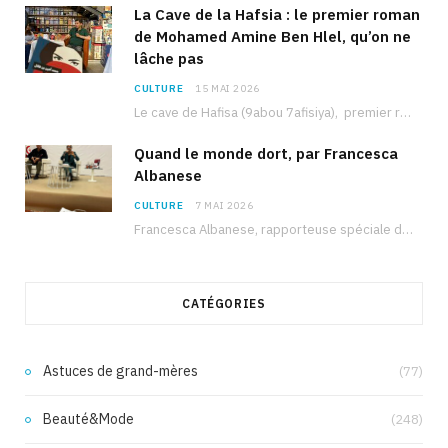
La Cave de la Hafsia : le premier roman
de Mohamed Amine Ben Hlel, qu’on ne
lâche pas
CULTURE
15 MAI 2026
Le cave de Hafisa (9abou 7afisiya), premier roman du journaliste tunisien Mohamed Amine Ben Hlel,…
Quand le monde dort, par Francesca
Albanese
CULTURE
7 MAI 2026
Francesca Albanese, rapporteuse spéciale de l’ONU sur les territoires palestiniens occupés, était à Tunis pour…
CATÉGORIES
Astuces de grand-mères
(77)
Beauté&Mode
(248)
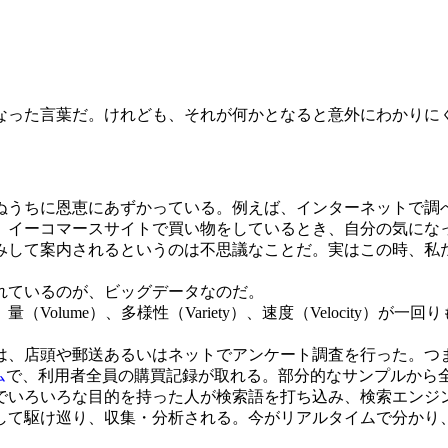
なった言葉だ。けれども、それが何かとなると意外にわかりに
うちに恩恵にあずかっている。例えば、インターネットで調
、イーコマースサイトで買い物をしているとき、自分の気にな
みして案内されるというのは不思議なことだ。実はこの時、私
れているのが、ビッグデータなのだ。
lume）、多様性（Variety）、速度（Velocity）
、店頭や郵送あるいはネットでアンケート調査を行った。つ
ム
で、利用者全員の購買記録が取れる。部分的なサンプルから
いろいろな目的を持った人が検索語を打ち込み、検索エンジ
て駆け巡り、収集・分析される。今がリアルタイムで分かり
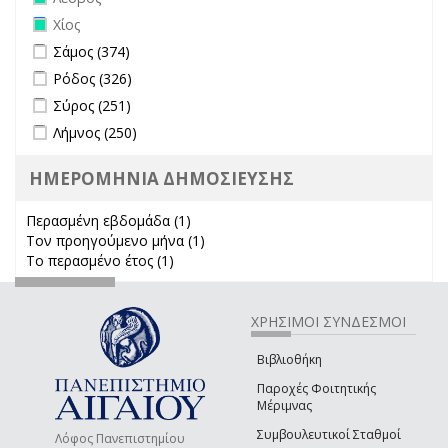
Remove Χίος filter
Χίος
Apply Σάμος filter
Apply Σάμος filter
Σάμος (374)
Apply Ρόδος filter
Apply Ρόδος filter
Ρόδος (326)
Apply Σύρος filter
Apply Σύρος filter
Σύρος (251)
Apply Λήμνος filter
Apply Λήμνος filter
Λήμνος (250)
ΗΜΕΡΟΜΗΝΙΑ ΔΗΜΟΣΙΕΥΣΗΣ
Περασμένη εβδομάδα (1)
Apply Περασμένη εβδομάδα filter
Τον προηγούμενο μήνα (1)
Apply Τον προηγούμενο μήνα
Το περασμένο έτος (1)
Apply Το περασμένο έτος filter
filter
ΧΡΗΣΙΜΟΙ ΣΥΝΔΕΣΜΟΙ
Βιβλιοθήκη
Παροχές Φοιτητικής
Μέριμνας
Συμβουλευτικοί Σταθμοί
Λόφος Πανεπιστημίου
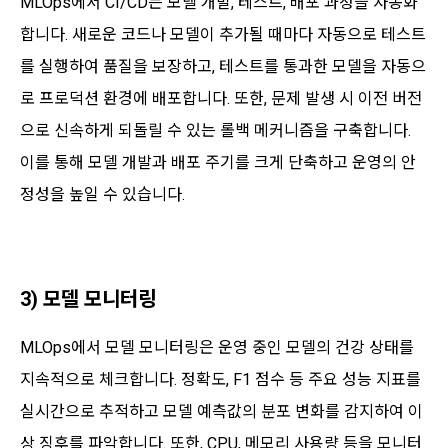
MLOps에서 CI/CD는 모델 개발, 테스트, 배포 과정을 자동화
합니다. 새로운 코드나 모델이 추가될 때마다 자동으로 테스트
를 실행하여 품질을 보장하고, 테스트를 통과한 모델을 자동으
로 프로덕션 환경에 배포합니다. 또한, 문제 발생 시 이전 버전
으로 신속하게 되돌릴 수 있는 롤백 메커니즘을 구축합니다.
이를 통해 모델 개발과 배포 주기를 크게 단축하고 운영의 안
정성을 높일 수 있습니다.
3) 모델 모니터링
MLOps에서 모델 모니터링은 운영 중인 모델의 건강 상태를
지속적으로 체크합니다. 정확도, F1 점수 등 주요 성능 지표를
실시간으로 추적하고 모델 예측값의 분포 변화를 감지하여 이
상 징후를 파악합니다. 또한, CPU, 메모리 사용량 등을 모니터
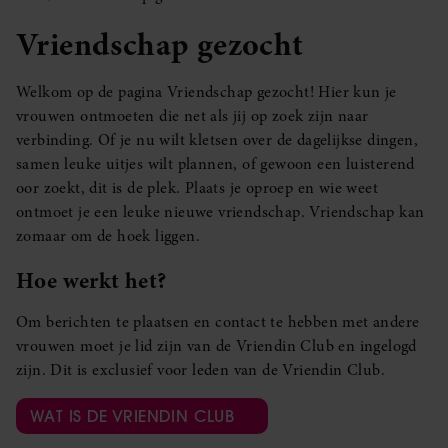
Vriendschap gezocht
Welkom op de pagina Vriendschap gezocht! Hier kun je
vrouwen ontmoeten die net als jij op zoek zijn naar
verbinding. Of je nu wilt kletsen over de dagelijkse dingen,
samen leuke uitjes wilt plannen, of gewoon een luisterend
oor zoekt, dit is de plek. Plaats je oproep en wie weet
ontmoet je een leuke nieuwe vriendschap. Vriendschap kan
zomaar om de hoek liggen.
Hoe werkt het?
Om berichten te plaatsen en contact te hebben met andere
vrouwen moet je lid zijn van de Vriendin Club en ingelogd
zijn. Dit is exclusief voor leden van de Vriendin Club.
WAT IS DE VRIENDIN CLUB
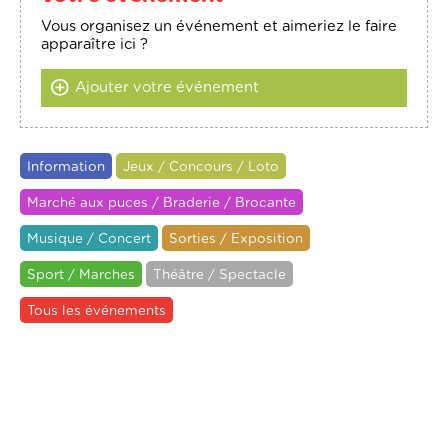
Vous organisez un événement et aimeriez le faire
apparaître ici ?
Ajouter votre événement
Information
Jeux / Concours / Loto
Marché aux puces / Braderie / Brocante
Musique / Concert
Sorties / Exposition
Sport / Marches
Théâtre / Spectacle
Tous les événements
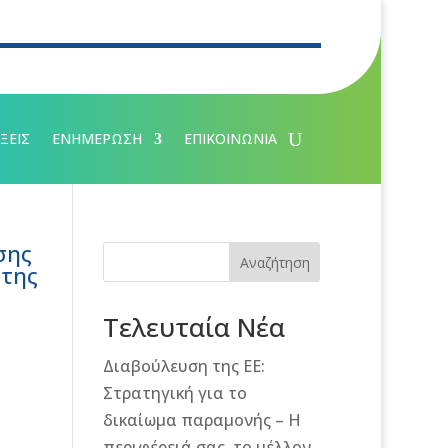
ΞΕΙΣ
ΕΝΗΜΕΡΩΣΗ
ΕΠΙΚΟΙΝΩΝΙΑ
σης
Αναζήτηση
 της
Τελευταία Νέα
Διαβούλευση της ΕΕ:
Στρατηγική για το
δικαίωμα παραμονής – Η
περιφέρειά σας, το μέλλον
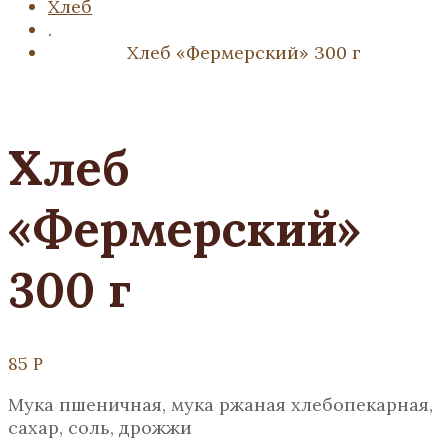
Хлеб
.
Хлеб «Фермерский» 300 г
Хлеб
«Фермерский»
300 г
85
Р
Мука пшеничная, мука ржаная хлебопекарная,
сахар, соль, дрожжи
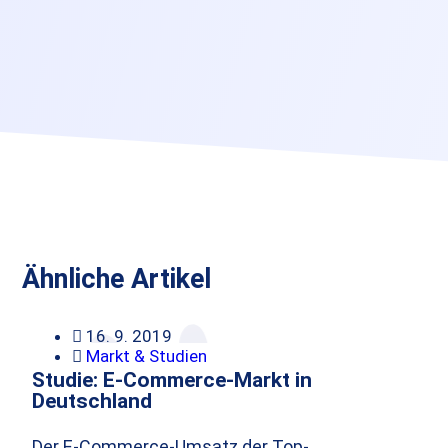
Ähnliche Artikel
16. 9. 2019
Markt & Studien
Studie: E-Commerce-Markt in
Deutschland
Der E-Commerce-Umsatz der Top-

| PROBLEM DESCRIPTION |
Copy the records above exactly. The pictures are not part of the copy.

| EXERCISE ANSWER |
La Cave de la Hafsia : le premier roman
de Mohamed Amine Ben Hlel, qu’on ne
lâche pas
CULTURE
15 MAI 2026
Le cave de Hafisa (9abou 7afisiya), premier roman du journaliste tunisien Mohamed Amine Ben Hlel,…
Quand le monde dort, par Francesca
Albanese
CULTURE
7 MAI 2026
Francesca Albanese, rapporteuse spéciale de l’ONU sur les territoires palestiniens occupés, était à Tunis pour…
CATÉGORIES
Astuces de grand-mères
(77)
Beauté&Mode
(248)
なった言葉だ。けれども、それが何かとなると意外にわかりに
うちに恩恵にあずかっている。例えば、インターネットで調
、イーコマースサイトで買い物をしているとき、自分の気にな
みして案内されるというのは不思議なことだ。実はこの時、私
れているのが、ビッグデータなのだ。
lume）、多様性（Variety）、速度（Velocity）
、店頭や郵送あるいはネットでアンケート調査を行った。つ
ム
で、利用者全員の購買記録が取れる。部分的なサンプルから
いろいろな目的を持った人が検索語を打ち込み、検索エンジ
て駆け巡り、収集・分析される。今がリアルタイムで分かり
Remove Χίος filter
Χίος
Apply Σάμος filter
Apply Σάμος filter
Σάμος (374)
Apply Ρόδος filter
Apply Ρόδος filter
Ρόδος (326)
Apply Σύρος filter
Apply Σύρος filter
Σύρος (251)
Apply Λήμνος filter
Apply Λήμνος filter
Λήμνος (250)
ΗΜΕΡΟΜΗΝΙΑ ΔΗΜΟΣΙΕΥΣΗΣ
Περασμένη εβδομάδα (1)
Apply Περασμένη εβδομάδα filter
Τον προηγούμενο μήνα (1)
Apply Τον προηγούμενο μήνα
Το περασμένο έτος (1)
Apply Το περασμένο έτος filter
filter
ΧΡΗΣΙΜΟΙ ΣΥΝΔΕΣΜΟΙ
Βιβλιοθήκη
Παροχές Φοιτητικής
Μέριμνας
Συμβουλευτικοί Σταθμοί
Λόφος Πανεπιστημίου
MLOps에서 CI/CD는 모델 개발, 테스트, 배포 과정을 자동화
합니다. 새로운 코드나 모델이 추가될 때마다 자동으로 테스트
를 실행하여 품질을 보장하고, 테스트를 통과한 모델을 자동으
로 프로덕션 환경에 배포합니다. 또한, 문제 발생 시 이전 버전
으로 신속하게 되돌릴 수 있는 롤백 메커니즘을 구축합니다.
이를 통해 모델 개발과 배포 주기를 크게 단축하고 운영의 안
정성을 높일 수 있습니다.
3) 모델 모니터링
MLOps에서 모델 모니터링은 운영 중인 모델의 건강 상태를
지속적으로 체크합니다. 정확도, F1 점수 등 주요 성능 지표를
실시간으로 추적하고 모델 예측값의 분포 변화를 감지하여 이
상 징후를 파악합니다. 또한, CPU, 메모리 사용량 등을 모니터
Vriendschap gezocht
Welkom op de pagina Vriendschap gezocht! Hier kun je
vrouwen ontmoeten die net als jij op zoek zijn naar
verbinding. Of je nu wilt kletsen over de dagelijkse dingen,
samen leuke uitjes wilt plannen, of gewoon een luisterend
oor zoekt, dit is de plek. Plaats je oproep en wie weet
ontmoet je een leuke nieuwe vriendschap. Vriendschap kan
zomaar om de hoek liggen.
Hoe werkt het?
Om berichten te plaatsen en contact te hebben met andere
vrouwen moet je lid zijn van de Vriendin Club en ingelogd
zijn. Dit is exclusief voor leden van de Vriendin Club.
WAT IS DE VRIENDIN CLUB
Vous organisez un événement et aimeriez le faire
apparaître ici ?
Ajouter votre événement
Information
Jeux / Concours / Loto
Marché aux puces / Braderie / Brocante
Musique / Concert
Sorties / Exposition
Sport / Marches
Théâtre / Spectacle
Tous les événements
ΞΕΙΣ
ΕΝΗΜΕΡΩΣΗ
ΕΠΙΚΟΙΝΩΝΙΑ
σης
Αναζήτηση
 της
Τελευταία Νέα
Διαβούλευση της ΕΕ:
Στρατηγική για το
δικαίωμα παραμονής – Η
περιφέρειά σας, το μέλλον
Хлеб
.
Хлеб «Фермерский» 300 г
Хлеб
«Фермерский»
300 г
85
Р
Мука пшеничная, мука ржаная хлебопекарная,
сахар, соль, дрожжи
Ähnliche Artikel
16. 9. 2019
Markt & Studien
Studie: E-Commerce-Markt in
Deutschland
Der E-Commerce-Umsatz der Top-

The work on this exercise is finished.